🤖 AI Summary
To address the proliferation of LLM routers and the lack of standardized evaluation protocols, this paper introduces the first comprehensive benchmarking platform for LLM routers. Methodologically, we construct a hierarchical, multi-domain test suite with fine-grained difficulty stratification; design a multi-dimensional evaluation framework covering accuracy, cost-efficiency, robustness, and other key criteria; and implement an automated evaluation pipeline with dynamic leaderboard updates. Our core contributions are threefold: (1) the first standardized evaluation framework for LLM routers; (2) the release of the inaugural open-source LLM router leaderboard; and (3) a principled data construction methodology coupled with an end-to-end automated benchmarking pipeline.

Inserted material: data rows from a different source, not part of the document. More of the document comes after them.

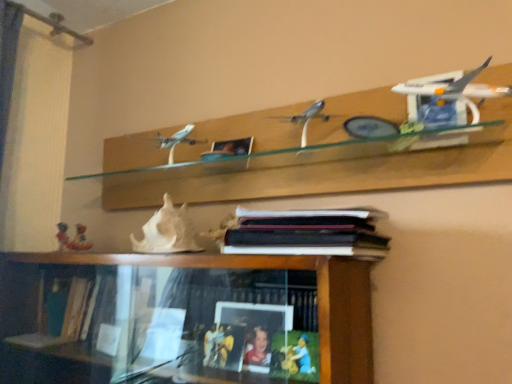 Question: Is matte plastic toy at lower left, which is the first toy in back-to-front order, far from white glossy airplane at upper right?

Choices:
 (A) yes
 (B) no

Answer: (A)

Question: Is matte plastic toy at lower left, the 1th toy from the left, facing away from white glossy airplane at upper right?

Choices:
 (A) no
 (B) yes

Answer: (A)

Question: Would you say white glossy airplane at upper right is part of matte plastic toy at lower left, the 1th toy from the left,'s contents?

Choices:
 (A) yes
 (B) no

Answer: (B)

Question: From a real-world perspective, is matte plastic toy at lower left, the 1th toy from the left, positioned under white glossy airplane at upper right based on gravity?

Choices:
 (A) yes
 (B) no

Answer: (A)

Question: Considering the relative sizes of matte plastic toy at lower left, marked as the 2th toy in a right-to-left arrangement, and white glossy airplane at upper right in the image provided, is matte plastic toy at lower left, marked as the 2th toy in a right-to-left arrangement, shorter than white glossy airplane at upper right?

Choices:
 (A) yes
 (B) no

Answer: (A)

Question: Can you confirm if matte plastic toy at lower left, which is the first toy in back-to-front order, is wider than white glossy airplane at upper right?

Choices:
 (A) yes
 (B) no

Answer: (B)

Question: Does hardcover book at center have a greater height compared to white glossy airplane at upper right?

Choices:
 (A) no
 (B) yes

Answer: (A)

Question: From the image's perspective, is hardcover book at center located beneath white glossy airplane at upper right?

Choices:
 (A) no
 (B) yes

Answer: (B)

Question: From the image's perspective, is hardcover book at center over white glossy airplane at upper right?

Choices:
 (A) no
 (B) yes

Answer: (A)

Question: Is hardcover book at center outside of white glossy airplane at upper right?

Choices:
 (A) yes
 (B) no

Answer: (A)

Question: Does hardcover book at center appear on the left side of white glossy airplane at upper right?

Choices:
 (A) yes
 (B) no

Answer: (A)

Question: Does hardcover book at center come in front of white glossy airplane at upper right?

Choices:
 (A) no
 (B) yes

Answer: (A)

Question: Is white glossy airplane at upper right positioned with its back to hardcover book at center?

Choices:
 (A) yes
 (B) no

Answer: (B)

The platform is publicly available and will be fully open-sourced, providing the research community with a reproducible, extensible infrastructure to advance the rigorous, standardized development of LLM routing technologies.
📝 Abstract
Today's LLM ecosystem comprises a wide spectrum of models that differ in size, capability, and cost. No single model is optimal for all scenarios; hence, LLM routers have become essential for selecting the most appropriate model under varying circumstances. However, the rapid emergence of various routers makes choosing the right one increasingly challenging. To address this problem, we need a comprehensive router comparison and a standardized leaderboard, similar to those available for models. In this work, we introduce RouterArena, the first open platform enabling comprehensive comparison of LLM routers. RouterArena has (1) a principally constructed dataset with broad knowledge domain coverage, (2) distinguishable difficulty levels for each domain, (3) an extensive list of evaluation metrics, and (4) an automated framework for leaderboard updates. Leveraging our framework, we have produced the initial leaderboard with detailed metrics comparison as shown in Figure 1. We will make our platform open to the public soon.